State how many lines in these records contain the word "multa", and nothing else.

[Supplied records Boundary: Start]

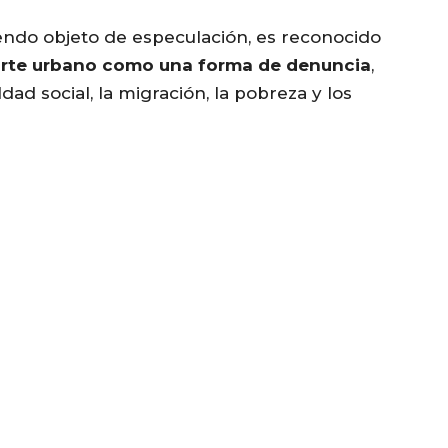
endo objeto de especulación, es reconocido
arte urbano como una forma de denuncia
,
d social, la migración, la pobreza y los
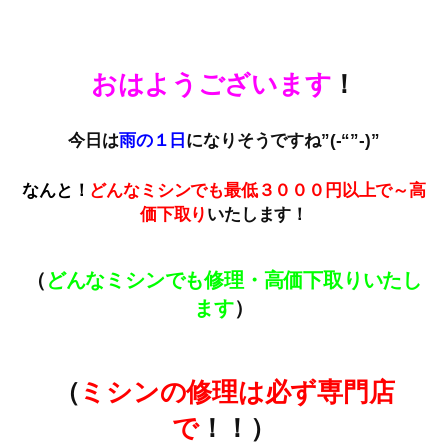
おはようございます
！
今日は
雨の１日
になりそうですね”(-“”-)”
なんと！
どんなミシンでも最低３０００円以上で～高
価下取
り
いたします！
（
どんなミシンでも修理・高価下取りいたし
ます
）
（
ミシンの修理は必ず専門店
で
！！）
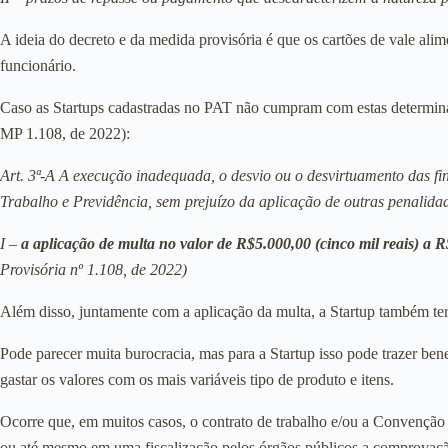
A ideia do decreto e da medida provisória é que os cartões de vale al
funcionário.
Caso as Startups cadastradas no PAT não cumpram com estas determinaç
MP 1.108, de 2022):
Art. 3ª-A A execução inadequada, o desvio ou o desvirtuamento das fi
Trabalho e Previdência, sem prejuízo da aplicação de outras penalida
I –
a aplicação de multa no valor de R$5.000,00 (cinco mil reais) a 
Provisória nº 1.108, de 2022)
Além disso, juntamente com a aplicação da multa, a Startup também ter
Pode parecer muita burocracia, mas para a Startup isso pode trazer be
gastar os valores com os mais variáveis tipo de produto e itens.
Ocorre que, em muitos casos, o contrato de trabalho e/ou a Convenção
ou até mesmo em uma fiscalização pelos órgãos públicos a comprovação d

[Supplied records Boundary: End]

Result
2